Dataset records
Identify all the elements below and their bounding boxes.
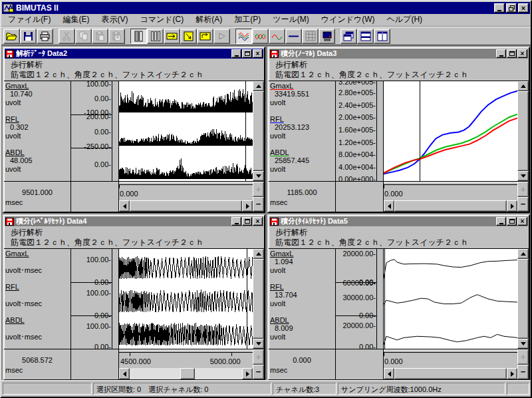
- window-maximize-button[interactable]: [507, 49, 517, 58]
- zoom-out-button[interactable]: −: [517, 197, 529, 212]
- horizontal-scroll-thumb[interactable]: [394, 200, 507, 212]
- window-close-button[interactable]: ×: [253, 217, 263, 226]
- menu-item-3[interactable]: コマンド(C): [134, 13, 190, 27]
- zoom-in-button[interactable]: +: [253, 182, 264, 197]
- app-close-button[interactable]: ×: [518, 3, 529, 13]
- menu-item-8[interactable]: ヘルプ(H): [381, 13, 429, 27]
- scroll-right-button[interactable]: [242, 368, 253, 379]
- zoom-out-button[interactable]: −: [517, 365, 529, 380]
- scroll-right-button[interactable]: [507, 368, 517, 379]
- menu-item-7[interactable]: ウインドウ(W): [315, 13, 381, 27]
- channel-value: 1.094: [270, 258, 335, 266]
- paste-link-button[interactable]: [108, 29, 125, 44]
- grid-button[interactable]: [302, 29, 319, 44]
- line-horizontal-button[interactable]: [285, 29, 302, 44]
- cascade-windows-button[interactable]: [340, 29, 357, 44]
- scroll-up-button[interactable]: [517, 249, 529, 259]
- horizontal-scroll-track[interactable]: [130, 368, 242, 379]
- wave-dual-button[interactable]: [252, 29, 269, 44]
- window-minimize-button[interactable]: [496, 217, 506, 226]
- menu-item-2[interactable]: 表示(V): [95, 13, 134, 27]
- print-button[interactable]: [37, 29, 53, 44]
- zoom-out-button[interactable]: −: [253, 197, 264, 212]
- window-minimize-button[interactable]: [496, 49, 506, 58]
- horizontal-scroll-thumb[interactable]: [130, 200, 242, 212]
- scale-diagonal-button[interactable]: [180, 29, 197, 44]
- scroll-up-button[interactable]: [517, 81, 529, 91]
- horizontal-scrollbar[interactable]: [119, 200, 253, 212]
- waveform-chart[interactable]: [119, 81, 253, 181]
- zoom-in-button[interactable]: +: [253, 349, 264, 365]
- horizontal-scroll-track[interactable]: [130, 200, 242, 212]
- window-close-button[interactable]: ×: [253, 49, 263, 58]
- waveform-chart[interactable]: [384, 81, 517, 181]
- scroll-down-button[interactable]: [253, 171, 264, 181]
- menu-item-5[interactable]: 加工(P): [228, 13, 267, 27]
- menu-item-0[interactable]: ファイル(F): [2, 13, 57, 27]
- scroll-down-button[interactable]: [517, 339, 529, 349]
- vertical-scroll-thumb[interactable]: [253, 259, 264, 339]
- save-button[interactable]: [20, 29, 37, 44]
- window-maximize-button[interactable]: [242, 217, 252, 226]
- window-minimize-button[interactable]: [231, 49, 241, 58]
- menu-item-6[interactable]: ツール(M): [267, 13, 315, 27]
- scroll-left-button[interactable]: [119, 200, 130, 212]
- scroll-right-button[interactable]: [242, 200, 253, 212]
- zoom-out-button[interactable]: −: [253, 365, 264, 380]
- horizontal-scrollbar[interactable]: [119, 368, 253, 379]
- horizontal-scrollbar[interactable]: [384, 200, 517, 212]
- horizontal-scrollbar[interactable]: [384, 368, 517, 379]
- menu-item-1[interactable]: 編集(E): [57, 13, 95, 27]
- vertical-scrollbar[interactable]: [253, 81, 264, 181]
- window-titlebar[interactable]: 積分(ﾀｲﾑﾘｾｯﾄ) Data5×: [269, 216, 528, 226]
- app-restore-button[interactable]: [506, 3, 517, 13]
- scroll-left-button[interactable]: [119, 368, 130, 379]
- window-minimize-button[interactable]: [231, 217, 241, 226]
- waveform-chart[interactable]: [119, 249, 253, 349]
- window-titlebar[interactable]: 積分(ﾉｰﾏﾙ) Data3×: [269, 49, 528, 59]
- open-button[interactable]: [3, 29, 20, 44]
- tile-vertical-button[interactable]: [374, 29, 390, 44]
- vertical-scroll-thumb[interactable]: [517, 259, 529, 339]
- wave-multi-button[interactable]: [235, 29, 252, 44]
- scroll-left-button[interactable]: [384, 200, 394, 212]
- horizontal-scroll-thumb[interactable]: [180, 368, 195, 379]
- paste-button[interactable]: [92, 29, 108, 44]
- scale-horizontal-button[interactable]: [164, 29, 180, 44]
- window-titlebar[interactable]: 解析ﾃﾞｰﾀ Data2×: [5, 49, 263, 59]
- tile-horizontal-button[interactable]: [357, 29, 374, 44]
- zoom-in-button[interactable]: +: [517, 349, 529, 365]
- minimize-icon: [499, 223, 503, 224]
- wave-single-button[interactable]: [269, 29, 285, 44]
- window-titlebar[interactable]: 積分(ﾚﾍﾞﾙﾘｾｯﾄ) Data4×: [5, 216, 263, 226]
- zoom-in-button[interactable]: +: [517, 182, 529, 197]
- window-maximize-button[interactable]: [507, 217, 517, 226]
- view-vertical-bars-button[interactable]: [147, 29, 164, 44]
- scroll-left-button[interactable]: [384, 368, 394, 379]
- horizontal-scroll-track[interactable]: [394, 368, 507, 379]
- window-maximize-button[interactable]: [242, 49, 252, 58]
- horizontal-scroll-track[interactable]: [394, 200, 507, 212]
- monitor-button[interactable]: [319, 29, 335, 44]
- scroll-right-button[interactable]: [507, 200, 517, 212]
- copy-button[interactable]: [75, 29, 92, 44]
- vertical-scrollbar[interactable]: [517, 81, 529, 181]
- scroll-down-button[interactable]: [253, 339, 264, 349]
- window-close-button[interactable]: ×: [517, 217, 527, 226]
- app-minimize-button[interactable]: [494, 3, 505, 13]
- menu-item-4[interactable]: 解析(A): [190, 13, 228, 27]
- scroll-up-button[interactable]: [253, 249, 264, 259]
- scroll-up-button[interactable]: [253, 81, 264, 91]
- vertical-scroll-thumb[interactable]: [517, 91, 529, 171]
- cut-button[interactable]: [59, 29, 75, 44]
- scroll-down-button[interactable]: [517, 171, 529, 181]
- vertical-scrollbar[interactable]: [253, 249, 264, 349]
- horizontal-scroll-thumb[interactable]: [394, 368, 507, 379]
- play-button[interactable]: [213, 29, 230, 44]
- vertical-scroll-thumb[interactable]: [253, 91, 264, 171]
- scale-frame-button[interactable]: [197, 29, 213, 44]
- vertical-scrollbar[interactable]: [517, 249, 529, 349]
- window-close-button[interactable]: ×: [517, 49, 527, 58]
- waveform-chart[interactable]: [384, 249, 517, 349]
- view-overlay-button[interactable]: [130, 29, 147, 44]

Work to be completed
Except for the pictures, return every line of the material exactly.

Task response
Identify all the elements below and their bounding boxes.
- window-maximize-button[interactable]: [507, 49, 517, 58]
- zoom-out-button[interactable]: −: [517, 197, 529, 212]
- horizontal-scroll-thumb[interactable]: [394, 200, 507, 212]
- window-close-button[interactable]: ×: [253, 217, 263, 226]
- menu-item-3[interactable]: コマンド(C): [134, 13, 190, 27]
- zoom-in-button[interactable]: +: [253, 182, 264, 197]
- app-close-button[interactable]: ×: [518, 3, 529, 13]
- menu-item-8[interactable]: ヘルプ(H): [381, 13, 429, 27]
- scroll-right-button[interactable]: [242, 368, 253, 379]
- zoom-out-button[interactable]: −: [517, 365, 529, 380]
- scroll-right-button[interactable]: [507, 368, 517, 379]
- menu-item-7[interactable]: ウインドウ(W): [315, 13, 381, 27]
- channel-value: 1.094: [270, 258, 335, 266]
- paste-link-button[interactable]: [108, 29, 125, 44]
- grid-button[interactable]: [302, 29, 319, 44]
- line-horizontal-button[interactable]: [285, 29, 302, 44]
- cascade-windows-button[interactable]: [340, 29, 357, 44]
- scroll-up-button[interactable]: [517, 249, 529, 259]
- horizontal-scroll-track[interactable]: [130, 368, 242, 379]
- wave-dual-button[interactable]: [252, 29, 269, 44]
- window-minimize-button[interactable]: [496, 217, 506, 226]
- menu-item-2[interactable]: 表示(V): [95, 13, 134, 27]
- print-button[interactable]: [37, 29, 53, 44]
- zoom-out-button[interactable]: −: [253, 197, 264, 212]
- window-minimize-button[interactable]: [496, 49, 506, 58]
- horizontal-scroll-thumb[interactable]: [130, 200, 242, 212]
- scale-diagonal-button[interactable]: [180, 29, 197, 44]
- scroll-up-button[interactable]: [517, 81, 529, 91]
- horizontal-scrollbar[interactable]: [119, 200, 253, 212]
- waveform-chart[interactable]: [119, 81, 253, 181]
- zoom-in-button[interactable]: +: [253, 349, 264, 365]
- horizontal-scroll-track[interactable]: [130, 200, 242, 212]
- window-close-button[interactable]: ×: [253, 49, 263, 58]
- waveform-chart[interactable]: [384, 81, 517, 181]
- scroll-down-button[interactable]: [253, 171, 264, 181]
- menu-item-5[interactable]: 加工(P): [228, 13, 267, 27]
- menu-item-0[interactable]: ファイル(F): [2, 13, 57, 27]
- scroll-down-button[interactable]: [517, 339, 529, 349]
- vertical-scroll-thumb[interactable]: [253, 259, 264, 339]
- save-button[interactable]: [20, 29, 37, 44]
- window-maximize-button[interactable]: [242, 217, 252, 226]
- window-minimize-button[interactable]: [231, 49, 241, 58]
- menu-item-6[interactable]: ツール(M): [267, 13, 315, 27]
- scroll-left-button[interactable]: [119, 200, 130, 212]
- scroll-right-button[interactable]: [242, 200, 253, 212]
- zoom-out-button[interactable]: −: [253, 365, 264, 380]
- horizontal-scrollbar[interactable]: [119, 368, 253, 379]
- horizontal-scrollbar[interactable]: [384, 200, 517, 212]
- horizontal-scrollbar[interactable]: [384, 368, 517, 379]
- menu-item-1[interactable]: 編集(E): [57, 13, 95, 27]
- vertical-scrollbar[interactable]: [253, 81, 264, 181]
- window-titlebar[interactable]: 積分(ﾀｲﾑﾘｾｯﾄ) Data5×: [269, 216, 528, 226]
- app-restore-button[interactable]: [506, 3, 517, 13]
- scroll-left-button[interactable]: [119, 368, 130, 379]
- window-minimize-button[interactable]: [231, 217, 241, 226]
- waveform-chart[interactable]: [119, 249, 253, 349]
- window-titlebar[interactable]: 積分(ﾉｰﾏﾙ) Data3×: [269, 49, 528, 59]
- open-button[interactable]: [3, 29, 20, 44]
- tile-vertical-button[interactable]: [374, 29, 390, 44]
- vertical-scroll-thumb[interactable]: [517, 259, 529, 339]
- wave-multi-button[interactable]: [235, 29, 252, 44]
- scroll-left-button[interactable]: [384, 200, 394, 212]
- horizontal-scroll-thumb[interactable]: [180, 368, 195, 379]
- paste-button[interactable]: [92, 29, 108, 44]
- scale-horizontal-button[interactable]: [164, 29, 180, 44]
- window-titlebar[interactable]: 解析ﾃﾞｰﾀ Data2×: [5, 49, 263, 59]
- tile-horizontal-button[interactable]: [357, 29, 374, 44]
- zoom-in-button[interactable]: +: [517, 349, 529, 365]
- minimize-icon: [499, 223, 503, 224]
- wave-single-button[interactable]: [269, 29, 285, 44]
- window-titlebar[interactable]: 積分(ﾚﾍﾞﾙﾘｾｯﾄ) Data4×: [5, 216, 263, 226]
- zoom-in-button[interactable]: +: [517, 182, 529, 197]
- window-maximize-button[interactable]: [507, 217, 517, 226]
- view-vertical-bars-button[interactable]: [147, 29, 164, 44]
- scroll-left-button[interactable]: [384, 368, 394, 379]
- horizontal-scroll-track[interactable]: [394, 368, 507, 379]
- window-maximize-button[interactable]: [242, 49, 252, 58]
- horizontal-scroll-track[interactable]: [394, 200, 507, 212]
- monitor-button[interactable]: [319, 29, 335, 44]
- scroll-right-button[interactable]: [507, 200, 517, 212]
- copy-button[interactable]: [75, 29, 92, 44]
- vertical-scrollbar[interactable]: [517, 81, 529, 181]
- scroll-down-button[interactable]: [253, 339, 264, 349]
- window-close-button[interactable]: ×: [517, 217, 527, 226]
- app-minimize-button[interactable]: [494, 3, 505, 13]
- menu-item-4[interactable]: 解析(A): [190, 13, 228, 27]
- scroll-up-button[interactable]: [253, 249, 264, 259]
- scroll-up-button[interactable]: [253, 81, 264, 91]
- vertical-scroll-thumb[interactable]: [517, 91, 529, 171]
- cut-button[interactable]: [59, 29, 75, 44]
- scroll-down-button[interactable]: [517, 171, 529, 181]
- vertical-scrollbar[interactable]: [253, 249, 264, 349]
- horizontal-scroll-thumb[interactable]: [394, 368, 507, 379]
- play-button[interactable]: [213, 29, 230, 44]
- vertical-scroll-thumb[interactable]: [253, 91, 264, 171]
- scale-frame-button[interactable]: [197, 29, 213, 44]
- vertical-scrollbar[interactable]: [517, 249, 529, 349]
- window-close-button[interactable]: ×: [517, 49, 527, 58]
- waveform-chart[interactable]: [384, 249, 517, 349]
- view-overlay-button[interactable]: [130, 29, 147, 44]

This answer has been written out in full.